Richard Branson the head of Virgin, has said that his company is joining up with Qualcomm in order to put thousands of Internet satellites into orbit to offer Web access to remote locations on the planet, which currently don’t have Internet access. The idea of providing Internet access globally is not new. You probably have heard of the  Facebook and Google Projects that are also working towards a similar goals.

To ensure that the project will actually happen, both the companies will be putting large sums of money into satellite Internet firm OneWeb Ltd. The firm maybe known by its former name of WorldVu Satellites.

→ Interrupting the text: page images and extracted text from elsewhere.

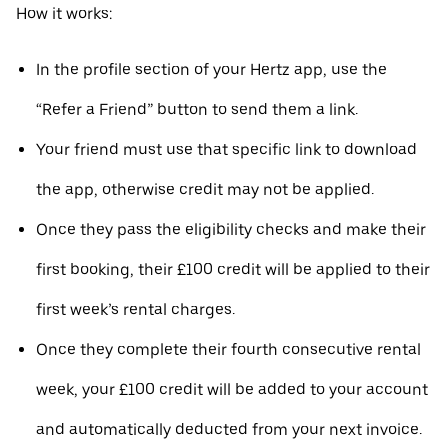
How it works:
In the profile section of your Hertz app, use the
“Refer a Friend” button to send them a link.
Your friend must use that specific link to download
the app, otherwise credit may not be applied.
Once they pass the eligibility checks and make their
first booking, their £100 credit will be applied to their
first week’s rental charges.
Once they complete their fourth consecutive rental
week, your £100 credit will be added to your account
and automatically deducted from your next invoice.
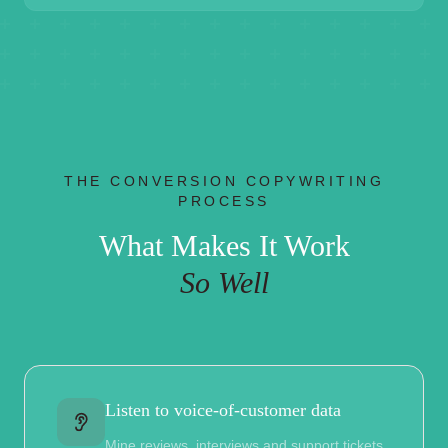
THE CONVERSION COPYWRITING
PROCESS
What Makes It Work
So Well
Listen to voice-of-customer data
Mine reviews, interviews and support tickets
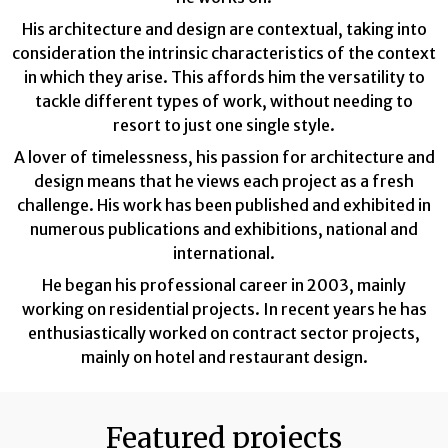
His architecture and design are contextual, taking into
consideration the intrinsic characteristics of the context
in which they arise. This affords him the versatility to
tackle different types of work, without needing to
resort to just one single style.
A lover of timelessness, his passion for architecture and
design means that he views each project as a fresh
challenge. His work has been published and exhibited in
numerous publications and exhibitions, national and
international.
He began his professional career in 2003, mainly
working on residential projects. In recent years he has
enthusiastically worked on contract sector projects,
mainly on hotel and restaurant design.
Featured projects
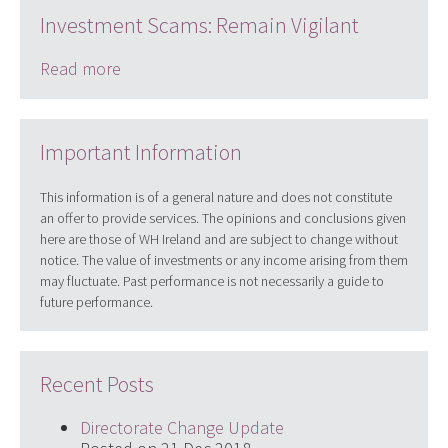
Investment Scams: Remain Vigilant
Read more
Important Information
This information is of a general nature and does not constitute
an offer to provide services. The opinions and conclusions given
here are those of WH Ireland and are subject to change without
notice. The value of investments or any income arising from them
may fluctuate. Past performance is not necessarily a guide to
future performance.
Recent Posts
Directorate Change Update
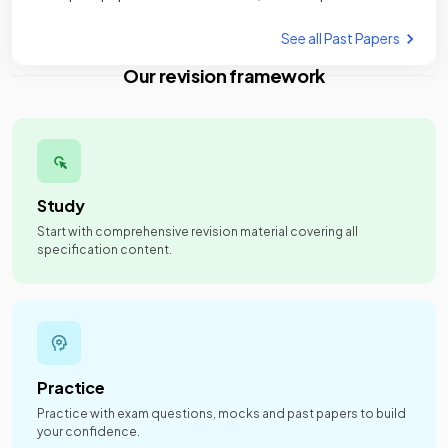
See all Past Papers
Our revision framework
Study
Start with comprehensive revision material covering all
specification content.
Practice
Practice with exam questions, mocks and past papers to build
your confidence.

Branson informed CNBC on Thursday of last week, “We plan to put an initial array of 648 satellites up, and if that’s successful, we want to go to 2,400 satellites…The idea is to reach the billions of people who don’t have Internet access and to do so with good quality reception and good prices.”

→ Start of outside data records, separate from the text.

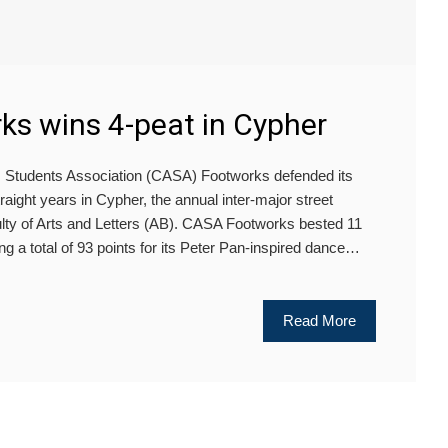
s wins 4-peat in Cypher
udents Association (CASA) Footworks defended its
aight years in Cypher, the annual inter-major street
ulty of Arts and Letters (AB). CASA Footworks bested 11
ng a total of 93 points for its Peter Pan-inspired dance…
Read More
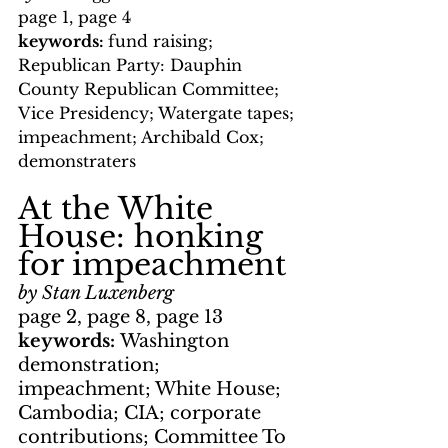
page 1, page 4
keywords: 
fund raising; 
Republican Party: Dauphin 
County Republican Committee; 
Vice Presidency; Watergate tapes; 
impeachment; Archibald Cox; 
demonstraters
At the White 
House: honking 
for impeachment
by Stan Luxenberg
page 2, page 8, page 13
keywords: 
Washington 
demonstration; 
impeachment; White House; 
Cambodia; CIA; corporate 
contributions; Committee To 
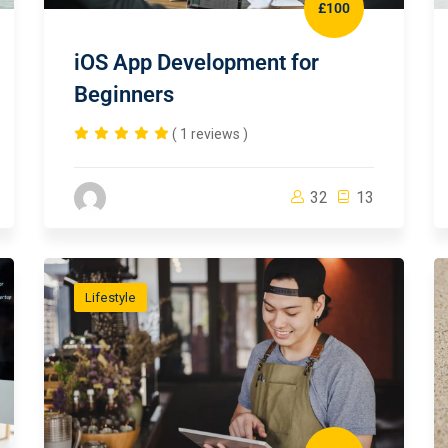
£100
iOS App Development for
Beginners
( 1 reviews )
32
13
Lifestyle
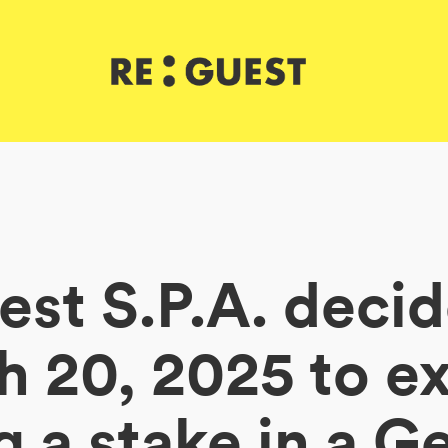
st S.P.A. deci
 20, 2025 to e
g a stake in a 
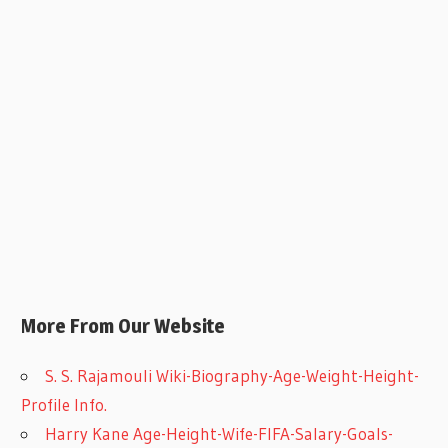
More From Our Website
S. S. Rajamouli Wiki-Biography-Age-Weight-Height-
Profile Info.
Harry Kane Age-Height-Wife-FIFA-Salary-Goals-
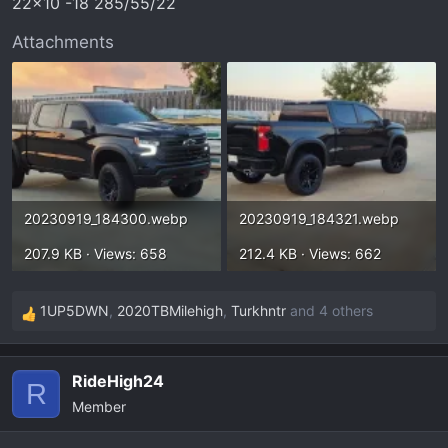
22x10 -18 285/55/22
:
Attachments
20230919_184300.webp
20230919_184321.webp
207.9 KB · Views: 658
212.4 KB · Views: 662
1UP5DWN
,
2020TBMilehigh
,
Turkhntr
and 4 others
R
e
a
RideHigh24
c
R
Member
t
i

The International Telecommunications Union has said more than 50% of the world’s population is currently without Internet access. OneWeb said in a release that the venture will include the initial array of nearly 650 micro satellites that are intended to provide “low-latency, high-speed Internet access directly to small user terminals deployed around the world,” The scheme is designed to connect “rural and remote areas” using the satellites.

These satellites are estimated to cost around $350,000 each to construct. The satellites will be put into orbit by Virgin Galactic’s (under-construction) orbital launch vehicle, LauncherOne. This is a method which Branson says will be highly cost effective. “It’s much more efficient than the big rockets of the past,” he said. “We can literally take off every three or four hours.” This news comes with speculation that OneWeb may work with Elon Musk’s SpaceX company on the production of the satellites.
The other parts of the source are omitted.